After winning the Met Mile at Belmont in 1:33.11, tied for the second-quickest time in the race’s history, Quality Road led in deep stretch of the Whitney Handicap at Saratoga before he was tagged late by Blame, who got up by a head. Returning from that runner-up effort four weeks later in the Woodward, Quality Road made amends with a facile 4 ¾-length success, with Blame bypassing the race in favor of the Grade 1 Jockey Club Gold Cup Invitational.

 

“Knock on wood, apart from coming up a head short in the Whitney, everything has gone according to plan,” said Pletcher.

 

Pletcher is confident Quality Road’s gate problems are part of the past and that he’ll cap his already stellar career with a victory in the Classic.

 

“He has been very well behaved at the gate so far,” said Pletcher. “It’s something we’ll continue to work on to be sure, but it speaks a lot of his mental toughness that he could basically put that horrific event at Santa Anita behind him. His record at this point speaks for itself. He is a horse where you could make a case that he’d be the favorite in the Breeders’ Cup Sprint and the Dirt Mile, and one of the favorites for the Breeders’ Cup Classic, which speaks of his ability and versatility.”

 

Pletcher said he had high expectations for Life At Ten after she was acquired privately following a second in her debut in November 2007, but the filly underperformed at first, which the trainer largely attributed to synthetic race tracks. After finishing second in two allowance races on the dirt at Saratoga and seventh over yielding turf at Belmont, Life At Ten commenced her turnaround with a victory in an allowance at the Aqueduct last November.

 

“We were a little bit frustrated at Saratoga last summer because she worked extremely well and then finished second twice,” said Pletcher. “Being out of a Rahy mare we thought we should try her on the grass, and that didn’t go well. We ended up running her in a six-furlong one-other-than because the longer race didn’t fill, and she came from off the pace and won.
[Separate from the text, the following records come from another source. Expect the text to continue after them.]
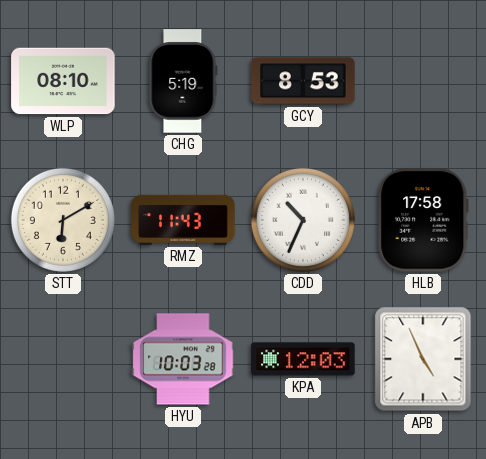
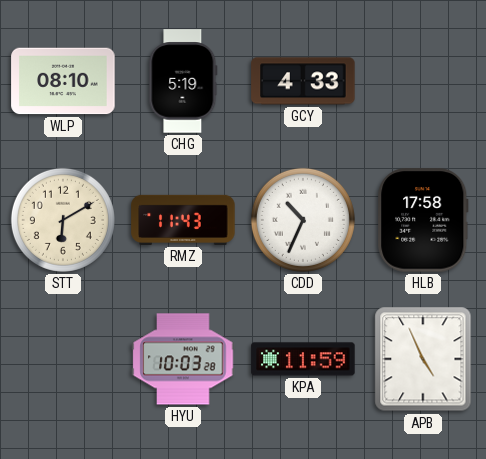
GCY: 8:53 -> 4:33
KPA: 12:03 -> 11:59
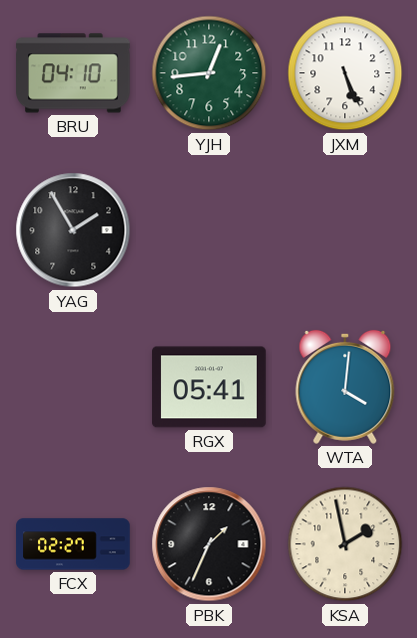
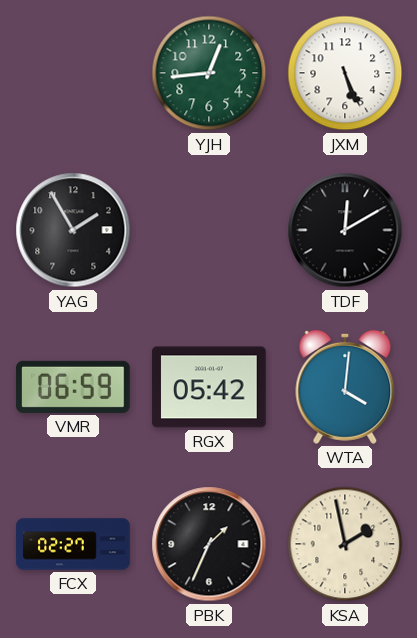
BRU: 04:10 -> none
TDF: none -> 12:10
VMR: none -> 06:59
RGX: 05:41 -> 05:42
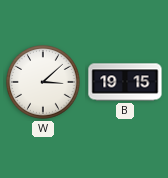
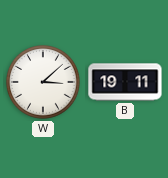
B: 19:15 -> 19:11
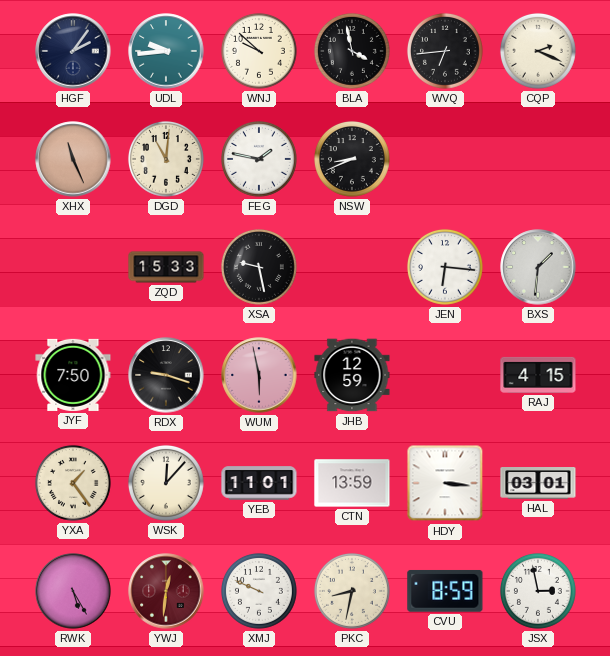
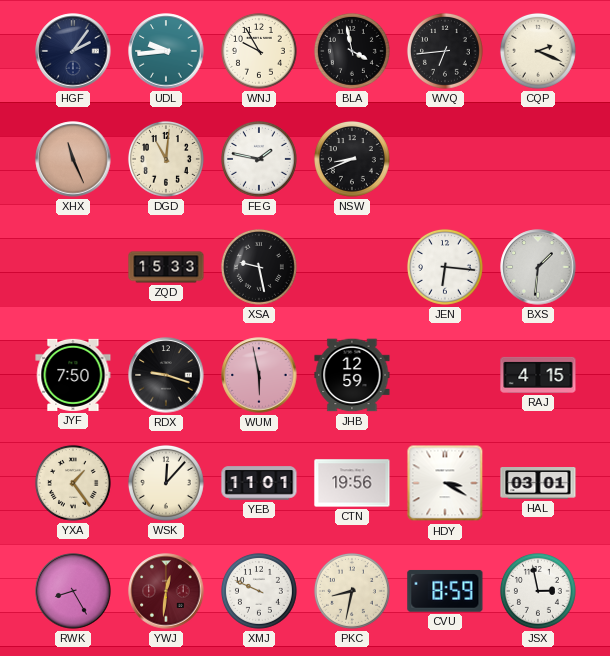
WNJ: 9:52 -> 9:55
CTN: 13:59 -> 19:56
HDY: 3:16 -> 3:20
RWK: 5:25 -> 8:25
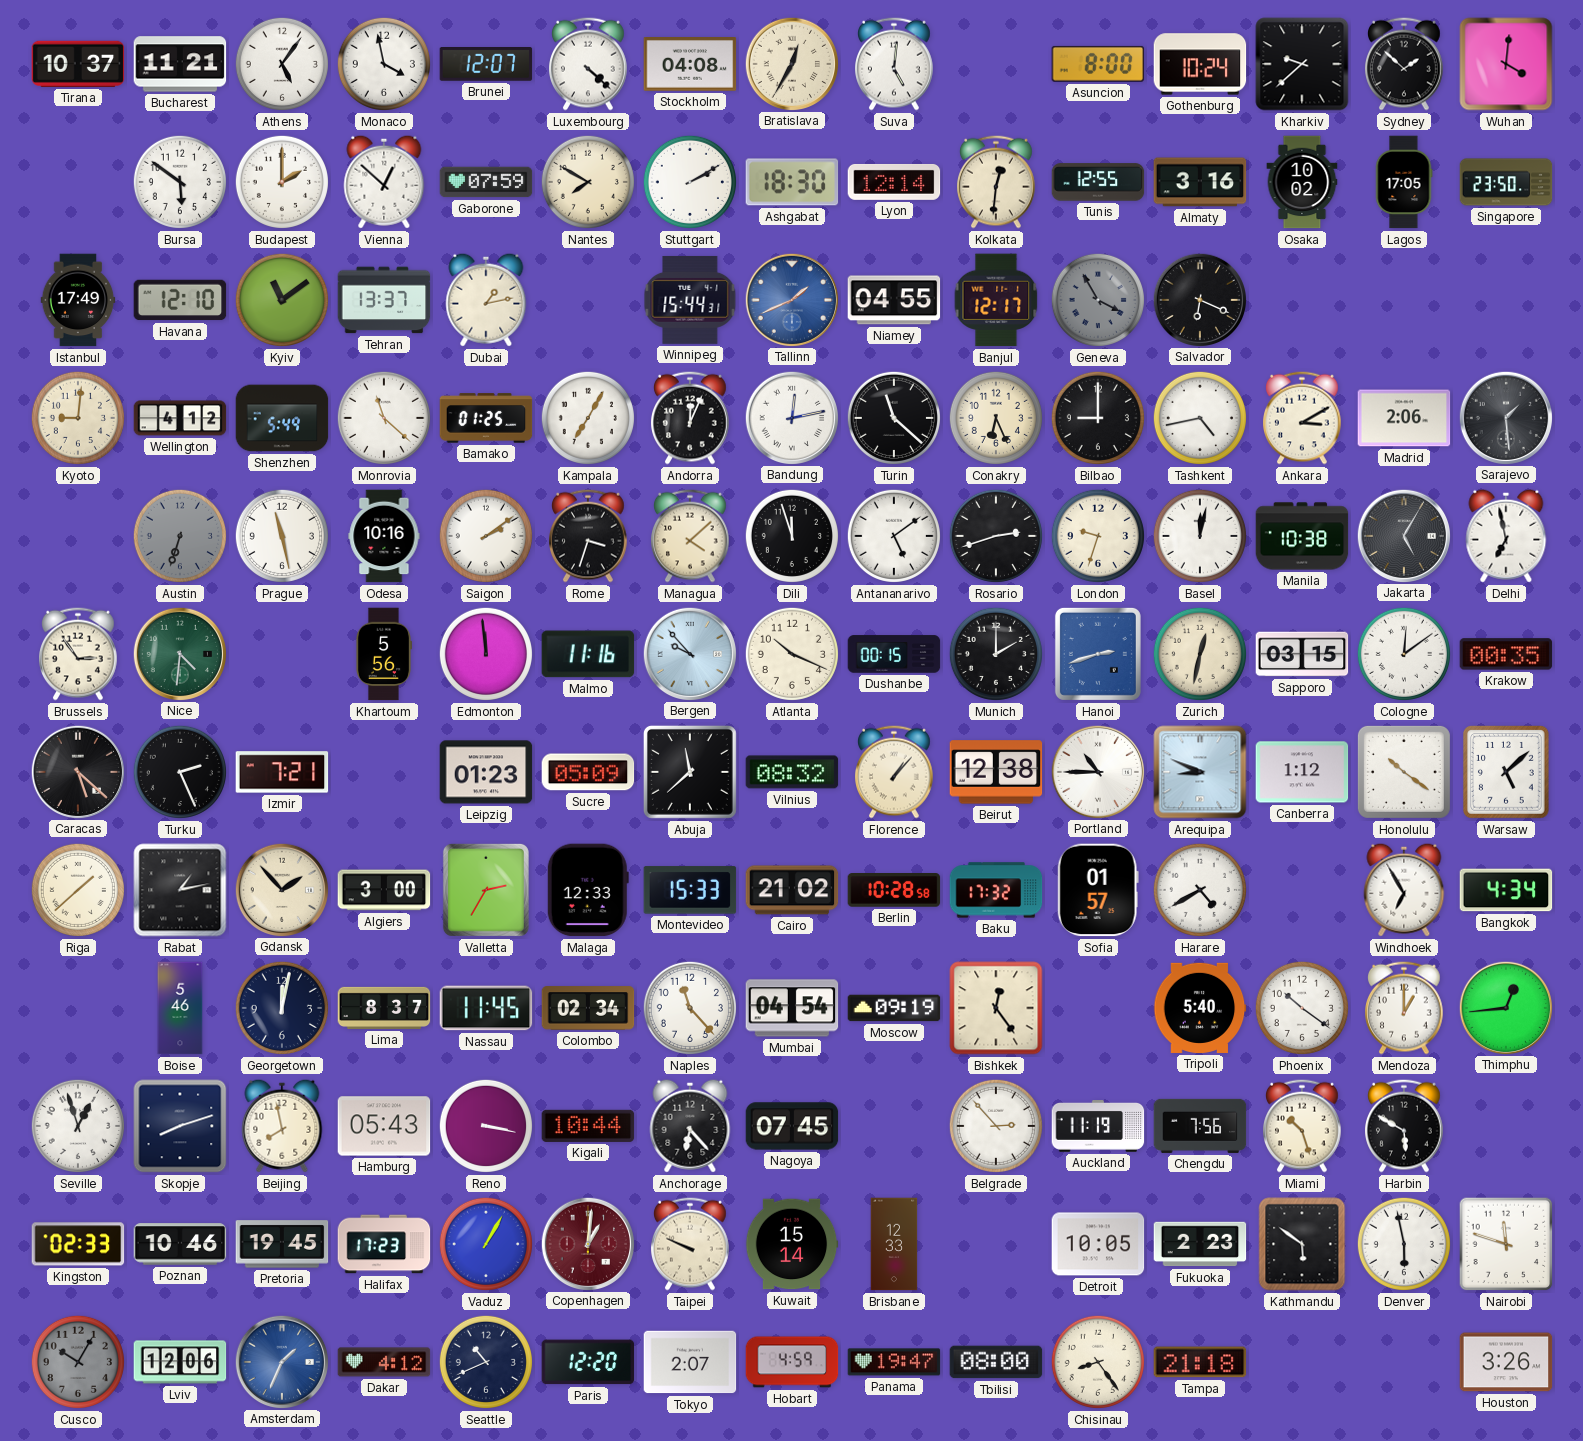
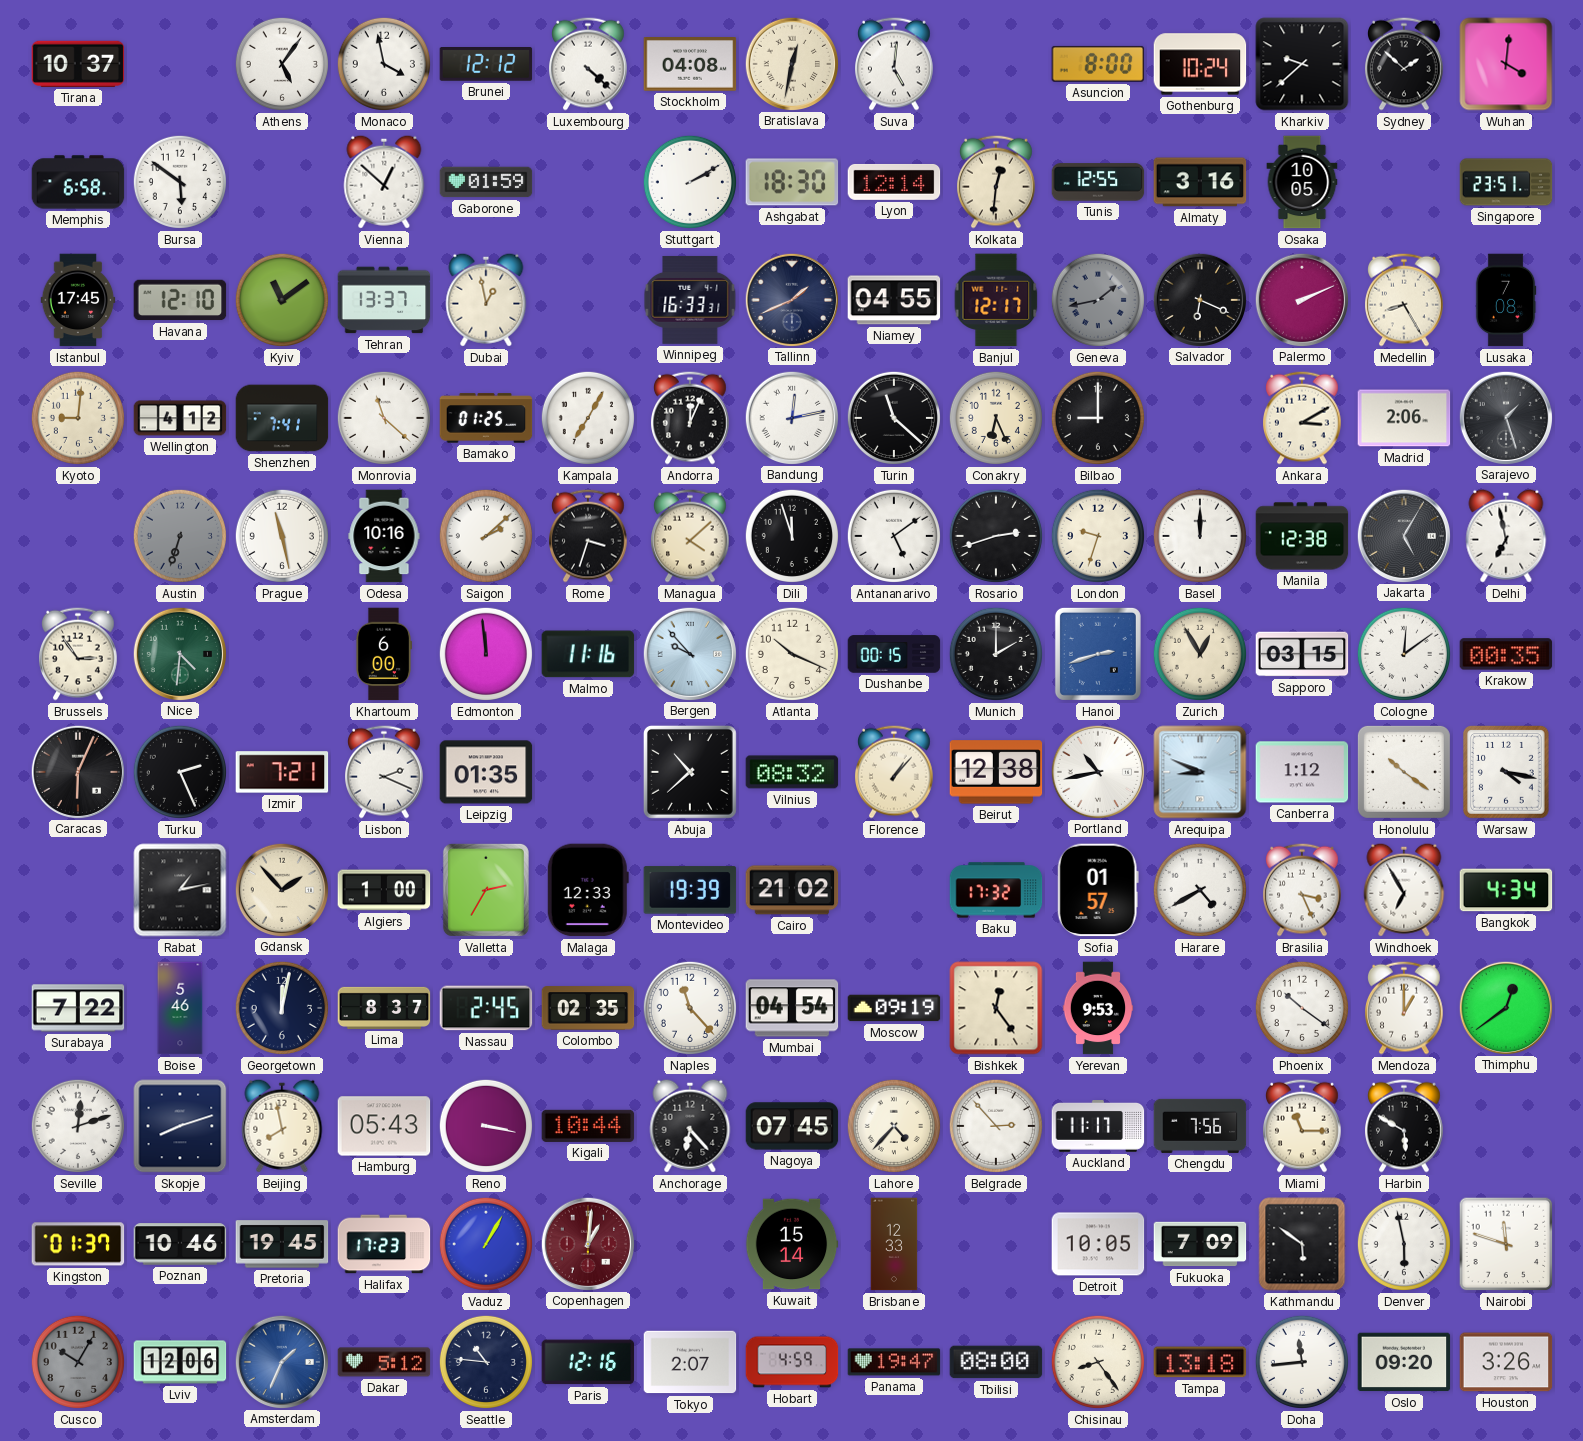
Bucharest: 11:21 -> none
Brunei: 12:07 -> 12:12
Bratislava: 12:35 -> 12:32
Memphis: none -> 6:58
Budapest: 2:00 -> none
Gaborone: 07:59 -> 01:59
Nantes: 7:50 -> none
Osaka: 10:02 -> 10:05
Lagos: 17:05 -> none
Singapore: 23:50 -> 23:51
Istanbul: 17:49 -> 17:45
Dubai: 1:13 -> 12:58
Winnipeg: 15:44 -> 16:33
Tallinn dial: blue -> navy
Geneva: 3:55 -> 1:43
Palermo: none -> 2:11
Medellin: none -> 8:25
Lusaka: none -> 7:08
Shenzhen: 5:49 -> 7:41
Tashkent: 4:43 -> none
Sarajevo: 1:29 -> 1:27
Saigon: 2:09 -> 2:08
Basel: 12:02 -> 12:00
Manila: 10:38 -> 12:38
Khartoum: 5:56 -> 6:00
Zurich: 12:32 -> 12:55
Caracas: 5:22 -> 6:04
Lisbon: none -> 2:19
Leipzig: 01:23 -> 01:35
Sucre: 05:09 -> none
Abuja: 11:38 -> 10:38
Portland: 10:45 -> 10:43
Warsaw: 5:08 -> 4:17
Riga: 1:38 -> none
Algiers: 3:00 -> 1:00
Montevideo: 15:33 -> 19:39
Berlin: 10:28 -> none
Brasilia: none -> 3:26
Surabaya: none -> 7:22
Nassau: 11:45 -> 2:45
Colombo: 02:34 -> 02:35
Yerevan: none -> 9:53
Tripoli: 5:40 -> none
Thimphu: 12:44 -> 12:39
Seville: 12:57 -> 12:12
Lahore: none -> 4:37
Auckland: 11:19 -> 11:17
Miami: 10:27 -> 11:15
Kingston: 02:33 -> 01:37
Taipei: 9:49 -> none
Fukuoka: 2:23 -> 7:09
Dakar: 4:12 -> 5:12
Seattle: 10:41 -> 10:46
Paris: 12:20 -> 12:16
Tampa: 21:18 -> 13:18
Doha: none -> 11:44
Oslo: none -> 09:20
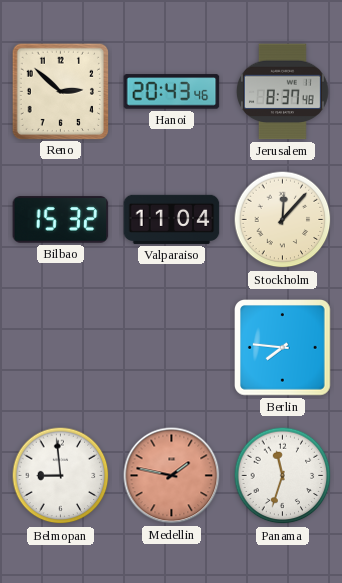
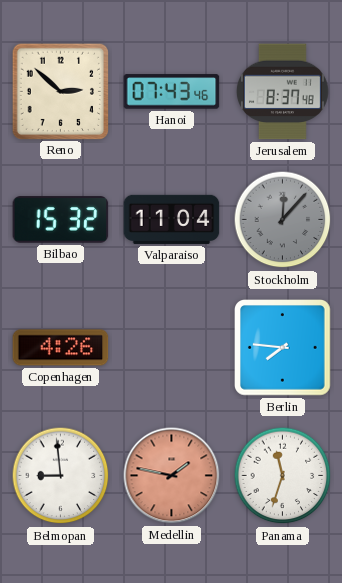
Hanoi: 20:43 -> 07:43
Stockholm dial: cream -> grey
Copenhagen: none -> 4:26
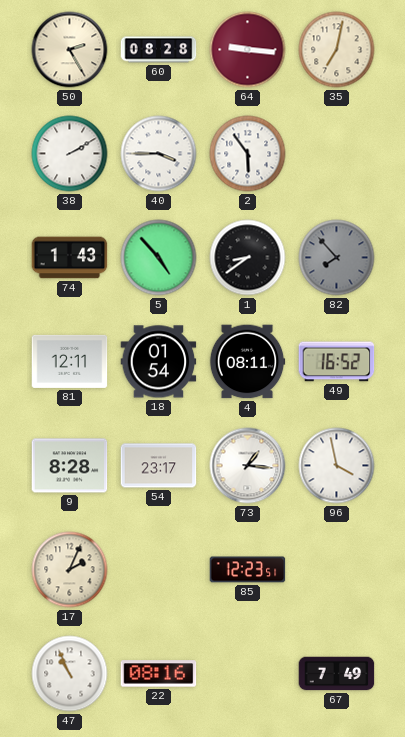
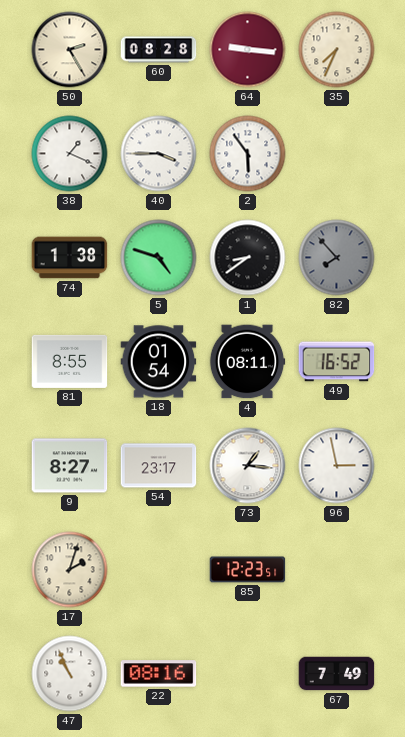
35: 7:02 -> 7:34
38: 2:10 -> 1:19
74: 1:43 -> 1:38
5: 4:53 -> 4:48
81: 12:11 -> 8:55
9: 8:28 -> 8:27
96: 3:58 -> 2:58
17: 2:04 -> 2:03
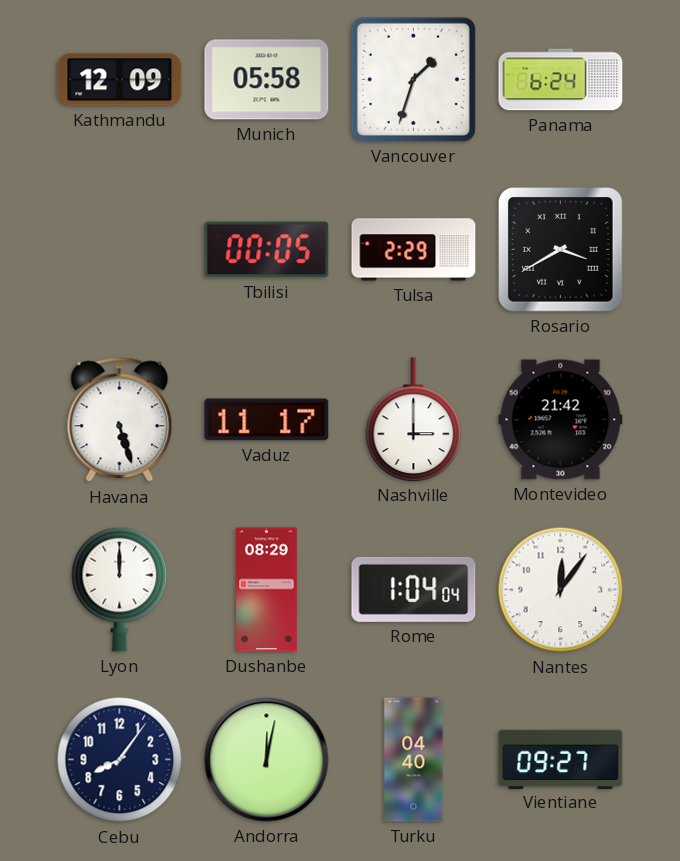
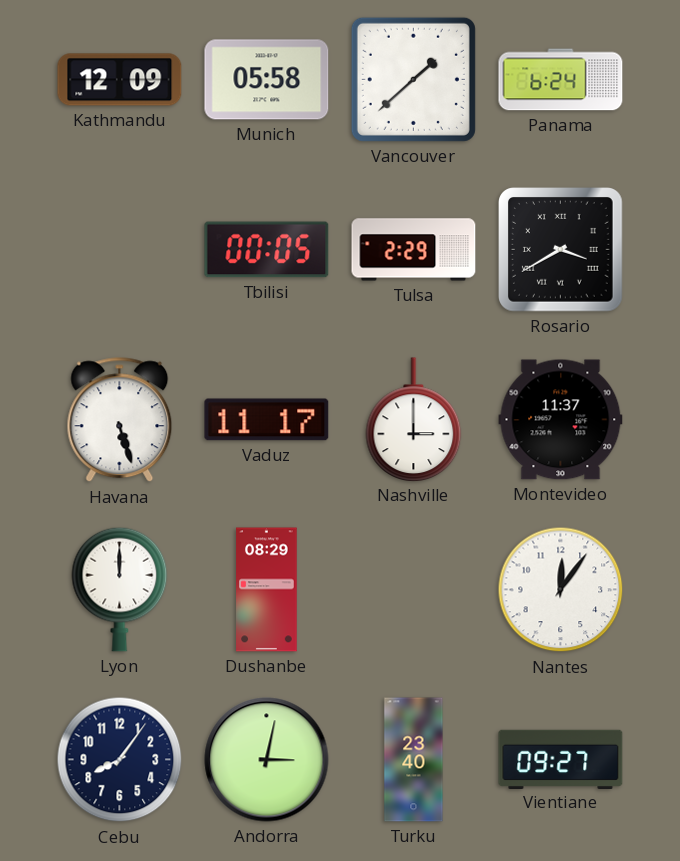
Vancouver: 1:33 -> 1:38
Montevideo: 21:42 -> 11:37
Rome: 1:04 -> none
Andorra: 12:02 -> 3:02
Turku: 04:40 -> 23:40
And from that point on, everything fell into place.”

 

Following her allowance victory with a pair of stakes scores over the inner track at the Big A, Life At Ten then continued her upward ascent by taking the Grade 3 Sixty Sails Handicap at Hawthorne, the Grade 1 Ogden Phipps Handicap at Belmont, and the Grade 2 Delaware Handicap at Delaware Park. A third-place finish in the Grade 1 Personal Ensign at Saratoga snapped her six-race winning streak, but Pletcher places none of the blame on his filly, who dueled early with Rachel Alexandra before yielding in the stretch.

 

“She has pretty much been perfect all year, with the exception of the Personal Ensign where we made a tactical error,” said Pletcher. “We made an aggressive play to take the race to Rachel Alexandra, and it certainly backfired.”

 

Life At Ten exited her strenuous effort in the Personal Ensign in good shape, and Pletcher saw no reason to not wheel her back five weeks later in Belmont’s Grade 1 Beldame on October 2, a race she’d go on to win by two lengths over Unrivaled Belle.

 

“We were confident she was back on her ‘A’ game, and for whatever reason I don’t think Saratoga is her favorite surface,” said Pletcher.

 

With the Breeders’ Cup now just nine days away, Pletcher realizes his wait is nearly over.

 

“We’re not there yet,” said Pletcher. “But we’re one step closer after this week.”